Workers Party of The United States

The Workers Party of the United States (WPUS) was established in December 1934 by a merger of the American Workers Party (AWP) led by A.J. Muste and the trotskyist Communist League of America (CLA) led by James P. Cannon. The party was dissolved in 1936 when its members entered the Socialist Party of America en masse.

Famous quotes containing the words united states, workers, party, united and/or states:

    Some time ago a publisher told me that there are four kinds of books that seldom, if ever, lose money in the United States—first, murder stories; secondly, novels in which the heroine is forcibly overcome by the hero; thirdly, volumes on spiritualism, occultism and other such claptrap, and fourthly, books on Lincoln.
    —H.L. (Henry Lewis)

    If the technology cannot shoulder the entire burden of strategic change, it nevertheless can set into motion a series of dynamics that present an important challenge to imperative control and the industrial division of labor. The more blurred the distinction between what workers know and what managers know, the more fragile and pointless any traditional relationships of domination and subordination between them will become.
    Shoshana Zuboff (b. 1951)

    Yesterday the Electoral Commission decided not to go behind the papers filed with the Vice-President in the case of Florida.... I read the arguments in the Congressional Record and can’t see how lawyers can differ on the question. But the decision is by a strictly party vote—eight Republicans against seven Democrats! It shows the strength of party ties.
    Rutherford Birchard Hayes (1822–1893)

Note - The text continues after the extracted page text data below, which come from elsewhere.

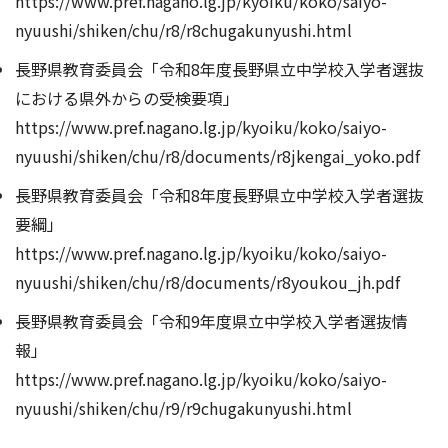
https://www.pref.nagano.lg.jp/kyoiku/koko/saiyo-
nyuushi/shiken/chu/r8/r8chugakunyushi.html
長野県教育委員会「令和8年度長野県立中学校入学者選抜
における県外からの受検要項」
https://www.pref.nagano.lg.jp/kyoiku/koko/saiyo-
nyuushi/shiken/chu/r8/documents/r8jkengai_yoko.pdf
長野県教育委員会「令和8年度長野県立中学校入学者選抜
要綱」
https://www.pref.nagano.lg.jp/kyoiku/koko/saiyo-
nyuushi/shiken/chu/r8/documents/r8youkou_jh.pdf
長野県教育委員会「令和9年度県立中学校入学者選抜情
報」
https://www.pref.nagano.lg.jp/kyoiku/koko/saiyo-
nyuushi/shiken/chu/r9/r9chugakunyushi.html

    Hearing, seeing and understanding each other, humanity from one end of the earth to the other now lives simultaneously, omnipresent like a god thanks to its own creative ability. And, thanks to its victory over space and time, it would now be splendidly united for all time, if it were not confused again and again by that fatal delusion which causes humankind to keep on destroying this grandiose unity and to destroy itself with the same resources which gave it power over the elements.
    Stefan Zweig (18811942)

    The city of Washington is in some respects self-contained, and it is easy there to forget what the rest of the United States is thinking about. I count it a fortunate circumstance that almost all the windows of the White House and its offices open upon unoccupied spaces that stretch to the banks of the Potomac ... and that as I sit there I can constantly forget Washington and remember the United States.